2012-10-17 / Schools

Edison school board seeks to achieve parity among schools

Expanding college planning tools and work/study, raising test scores among objectives
BY KATHY CHANG

EDISON — The Board of Education’s goals this year focus on bridging the gaps.

“There is a terrible disparity in this district that has been swept under the rug for years,” said board President Gene Maeroff, noting that the disparity in achievement percentages is crying out for policy changes and that goals need to be set.

The board approved four goals at its regular meeting Sept. 24, which are expanding college/career opportunities offered to all high school students; continuing to exhibit fiscal responsibility by keeping the growth in spending in the next budget below the increase in spending in the current budget; examining the functional education space in the schools and developing a plan to address any finding; and, finally, utilizing state assessment data to develop targeted programs to address specific needs of struggling students, with the aim of achieving equity. Expanding college/career opportunities

School officials said a program that helps guide students in college planning revealed that 873 students from John P. Stevens High School accessed the program, while only 232 students from Edison High School accessed it.

Schools Superintendent Richard O’Malley said they used a metric of five times, as the measurement to come up with those numbers.

Board members discussed ways to engage more students to take advantage of the program, which helps students match their interests with careers, schools, and the training needed to pursue those careers.

This program, school officials said, is recommended for use by all students, and they look to offer the program to middle school students as well.

Board member Lori Bonderowitz suggested setting a goal of an increase of 30 percent for Edison High School students and an increase of 20 percent for students at J.P. Stevens.

School officials said they envision holding larger-scale college fairs in 2013 and becoming more proactive in attracting a wider variety of colleges to attend the fairs. They said that springtime is best to hold the fairs, which would attract juniors, so they would have the summer and then the fall of their senior year to think about their opportunities.

The board has set December 2012 as a target date for improving new course offerings in business, math and technology.

School officials are also working on creating and implementing a work-study program for students within the district, in areas such as computers, social networking and more.

Board members asked if the district would look into expanding the work-study program beyond the schools and include local businesses. O’Malley said this would be possible as the district builds relationships with the Edison Chamber of Commerce. He said they may run into issues with how a student would get to a particular job since transportation is not part of the program.

Fiscal responsibility

The board set a goal not to spend over the amount of what the district spent last year, which was up by $7 million or 3.5 percent.

Board member Frank Heelan asked school officials if they were putting themselves in a “straitjacket” by setting a limit on spending.

School Business Administrator Dan Michaud said as long as they don’t see drastic state aid cuts like they saw two years ago or not an unreasonable increase in staff, he believes the district would be able to set the spending cap.

O’Malley said it was important to note that the district is almost back to where it left off in 2010, except for full-day kindergarten.

Education space

The Edison Township School District is the fifth-largest school district in the state with 17 public schools and a student enrollment of approximately 14,500.

O’Malley said by December 2012, they will have the demographic study that will provide enrollment projections, building capacity, and the possible need of redistricting.
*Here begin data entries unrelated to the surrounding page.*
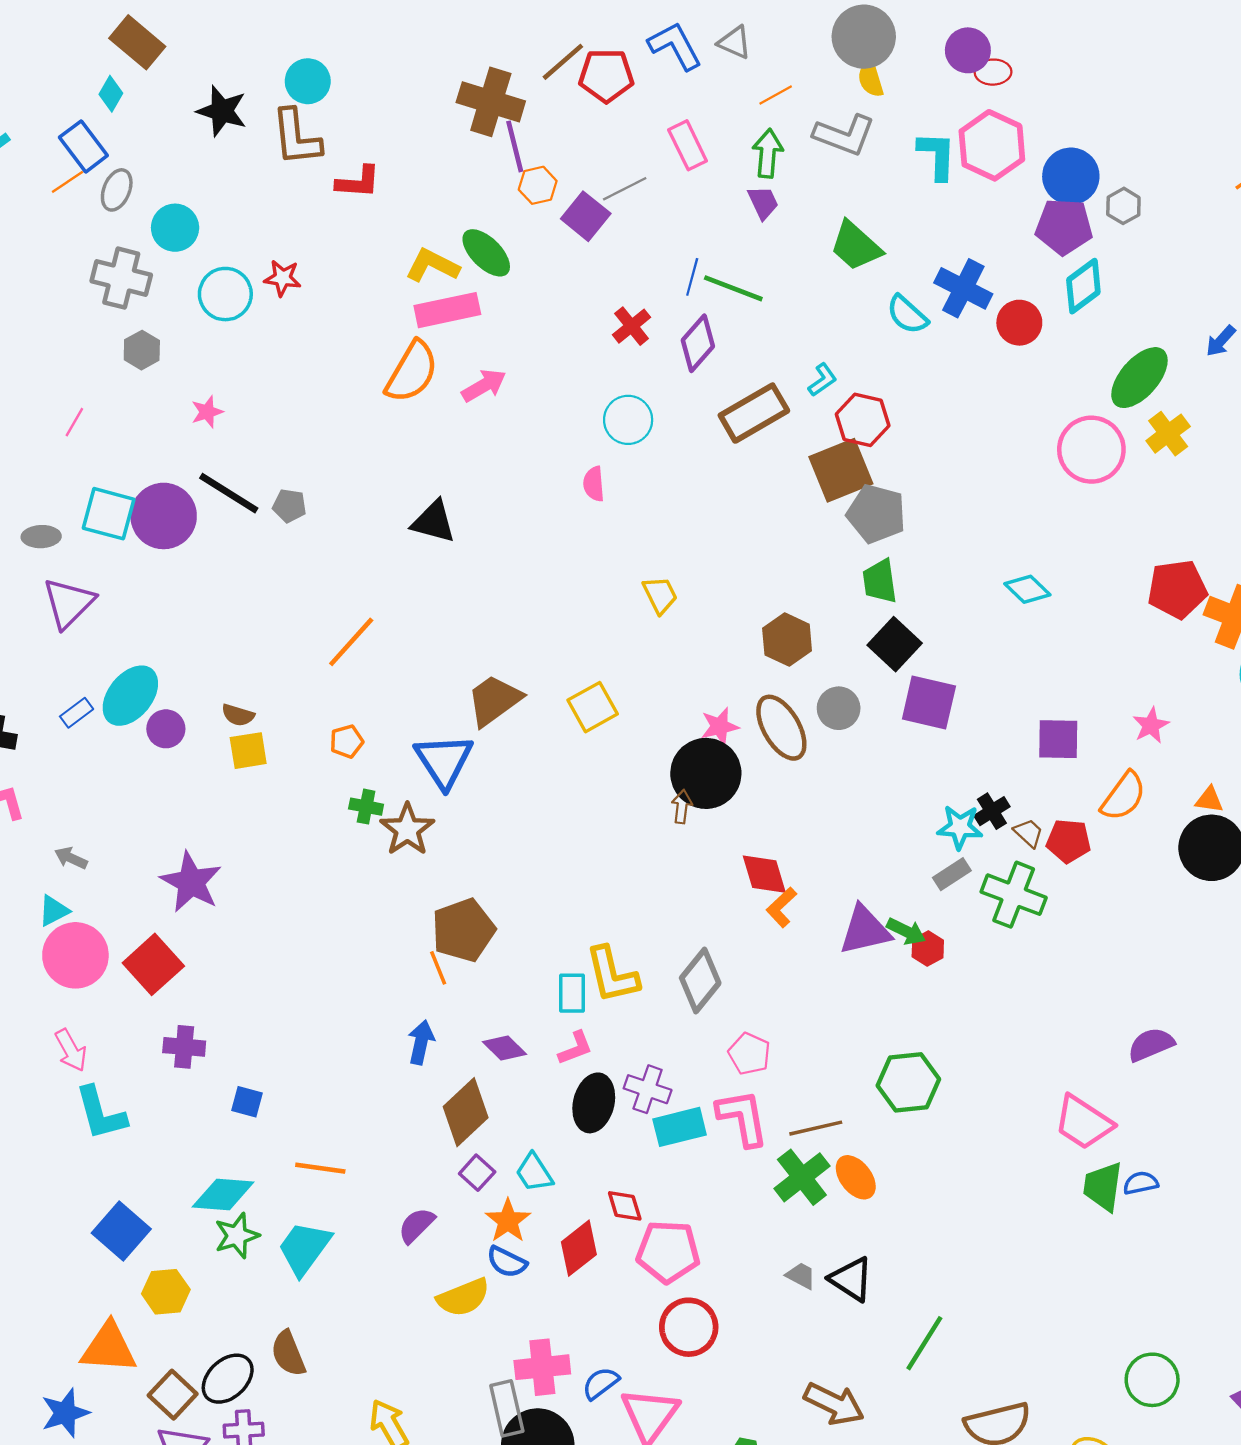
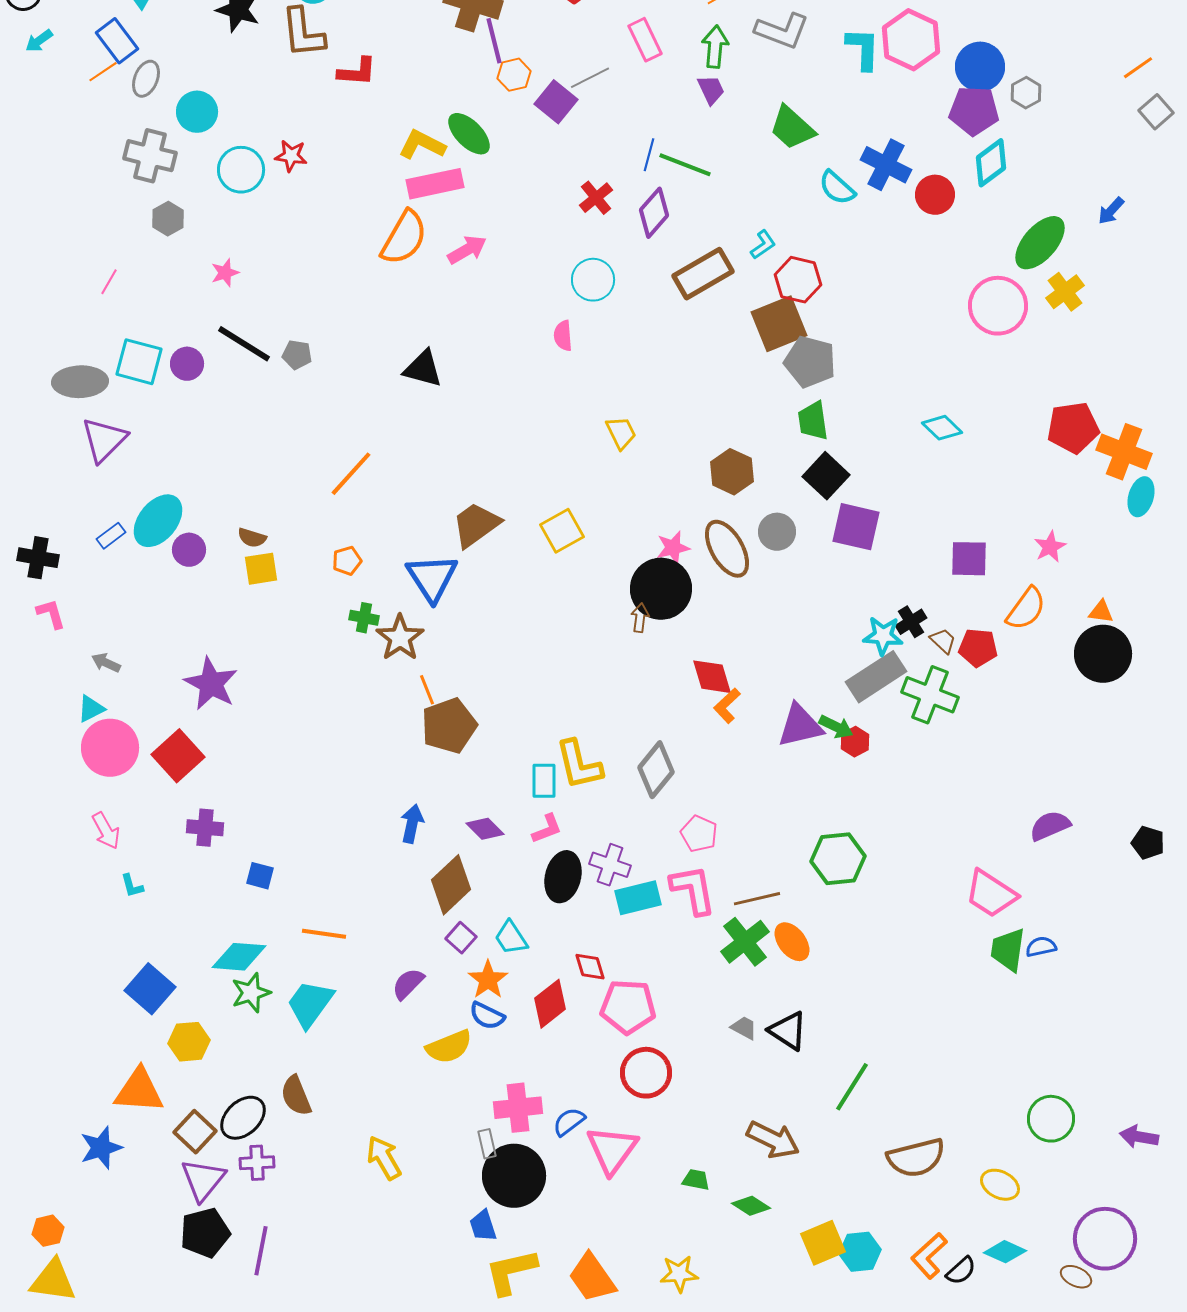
purple circle: (164, 516) -> (187, 364), size x0.6
gray ellipse: (41, 537) -> (80, 382), size x1.6
gray rectangle: (952, 874) -> (876, 677), size x1.8
orange line: (438, 968) -> (427, 690), moved
cyan L-shape: (101, 1113) -> (132, 886), size x0.5
gray rectangle: (507, 1408) -> (487, 1144), size x0.6

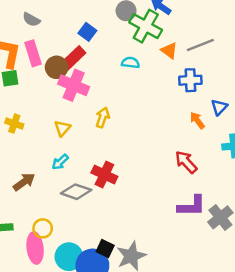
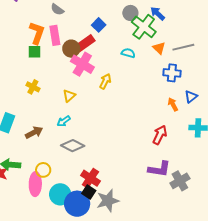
yellow arrow: (103, 117) -> (105, 81), moved
red arrow: (186, 162) -> (160, 135), turned 60
red cross: (104, 175) -> (91, 178), moved

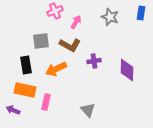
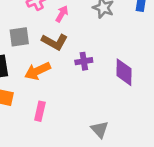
pink rectangle: (46, 102) -> (40, 111), moved
gray triangle: (88, 110) -> (100, 129), moved

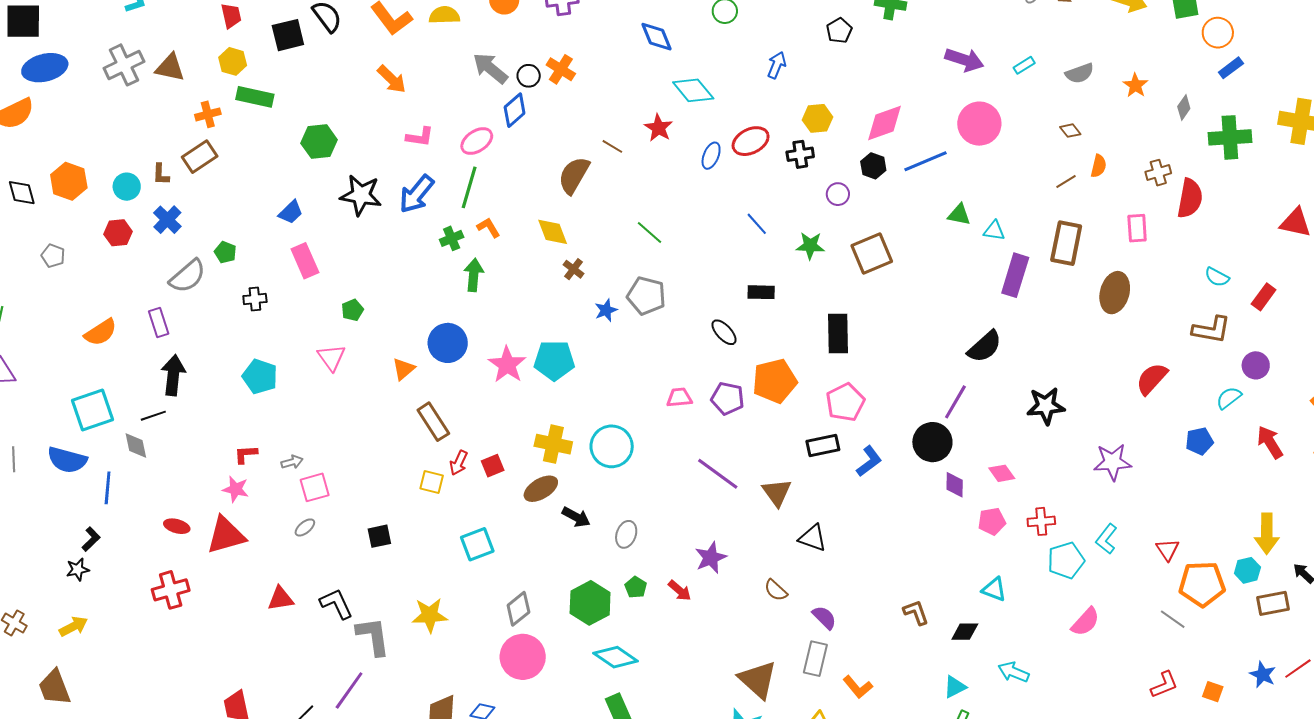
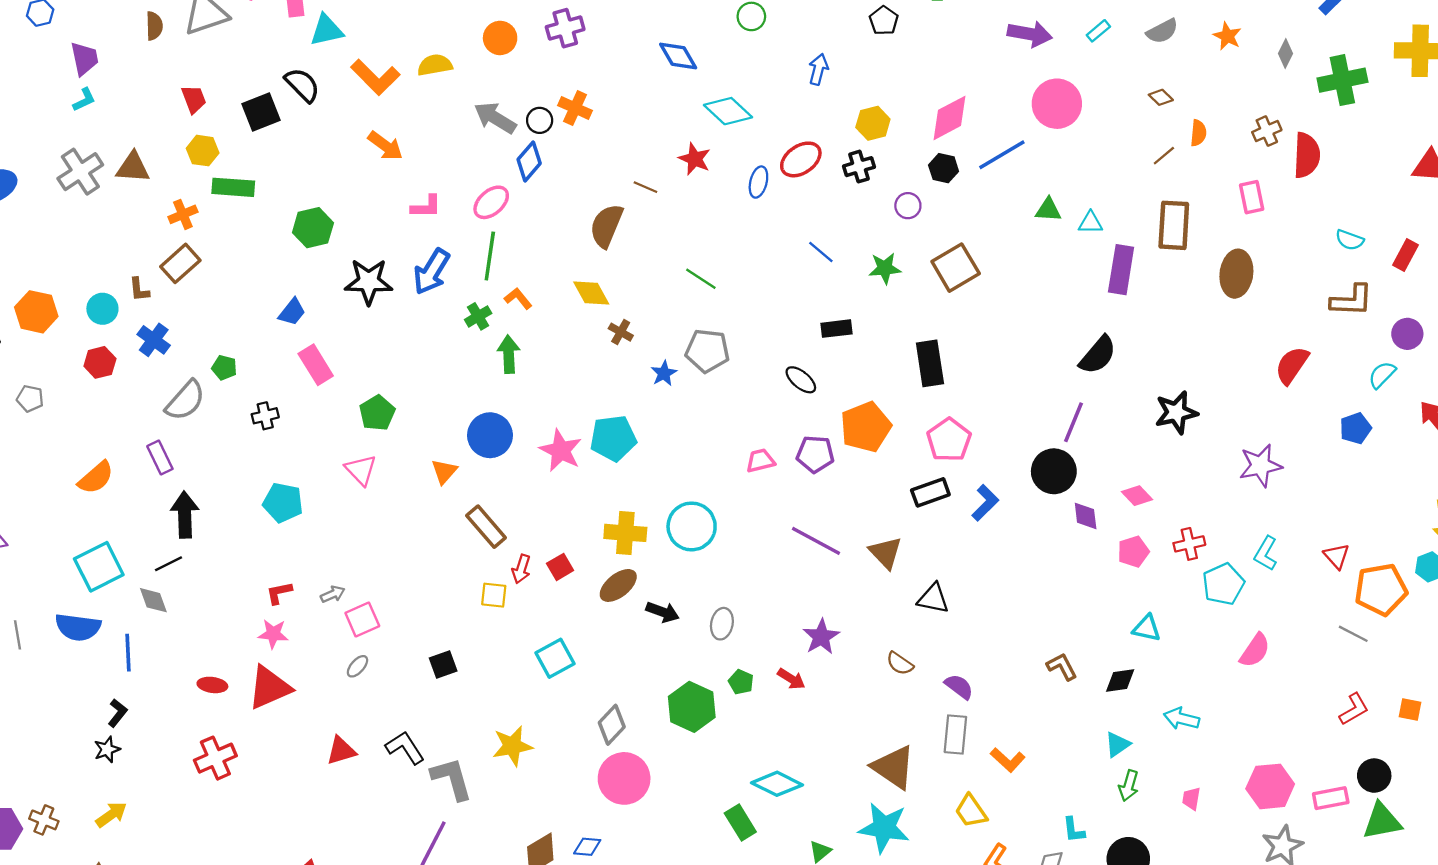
green pentagon: (352, 310) -> (377, 413), size x1.4
cyan diamond: (616, 657) -> (777, 784), moved

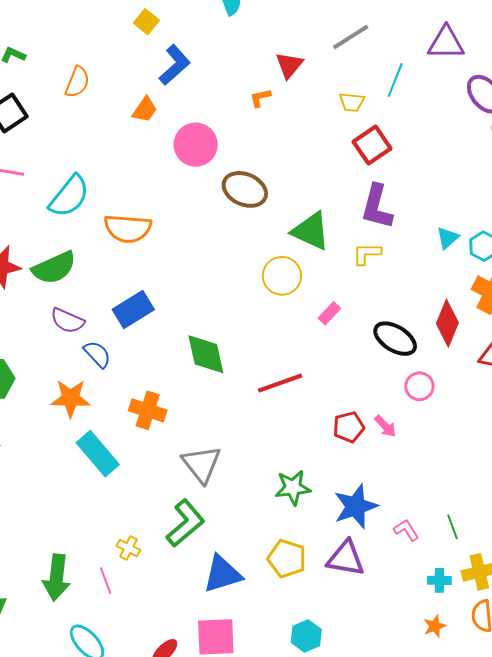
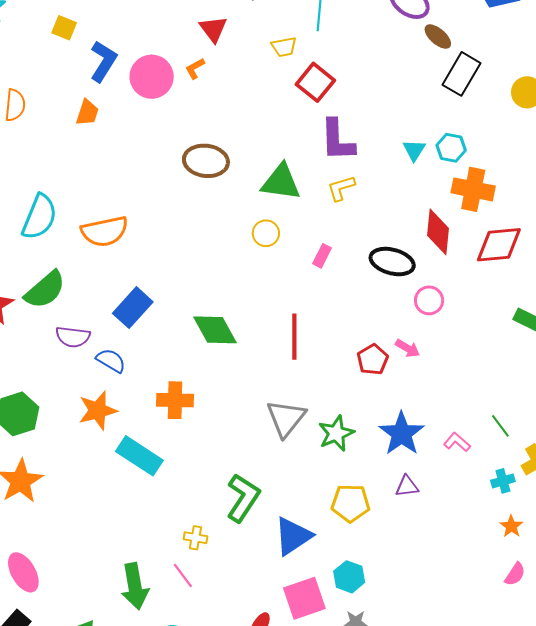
pink circle: (196, 145) -> (152, 77), moved
yellow circle: (282, 276) -> (266, 233), size x0.7
red line: (280, 383) -> (294, 337), turned -54
gray triangle: (201, 464) -> (286, 418), moved, turned 33
purple triangle: (346, 558) -> (407, 486), size x0.6
cyan hexagon: (306, 636) -> (349, 577), moved

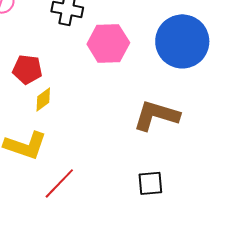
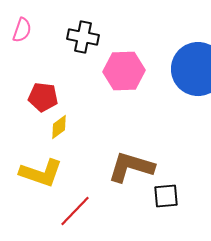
brown L-shape: (156, 115) -> (131, 167), moved
black square: (150, 183) -> (166, 196), moved

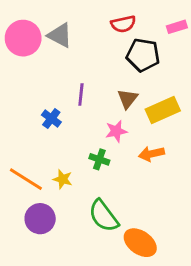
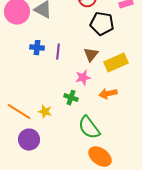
blue cross: (51, 118) -> (37, 48), moved, turned -32
green semicircle: (104, 216) -> (89, 128), moved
In August, the district rehired Sundance Demographics at a cost of $28,900 to do a customized demographic study of the township. This, O’Malley said, would help guide the Board of Education in making “well informed and thoughtful” decisions to address the ongoing primary goal of easing overcrowding in the schools.

Closing gaps

The theme as the district embarks upon the 2012-13 school year is “equity and excellence.”

O’Malley said district officials realized they needed to develop a structure that would monitor progress for every child. And that was taking a look at the Response to Intervention (RTI) method.

To facilitate this method, three new positions were created — an elementary instructional data assistant, who will collect all the data, including test scores; a literacy interventionist; and a math interventionist. The literacy-development teacher position was abolished.

The RTI method, which originates from the National Center on Response to Intervention, is described as a comprehensive, systematic approach to teaching and learning, designed to address academic and behavioral problems for all students through increasingly differentiated and intensified assessment and instruction.

As part of the implementation, the district started with an audit and created an overview of all the resources, interventions and processes in place.

The board set a goal of no more than 15 percent partially proficient scores for grades three at the five elementary schools — Washington, James Monroe, Ben Franklin, Lincoln, and Lindeneau. These schools scored higher than 15 percent, as identified through the NJ ASK test. The township has 11 elementary schools.

Maeroff said there is a great disparity in equity in the district.

“This district has large gaps … these are healthy conversations,” Maeroff said, saying that these may be ambitious goals, but it is time for them to act as one district.

“It will take a lot of work and support by a lot of people to make this happen,” he said.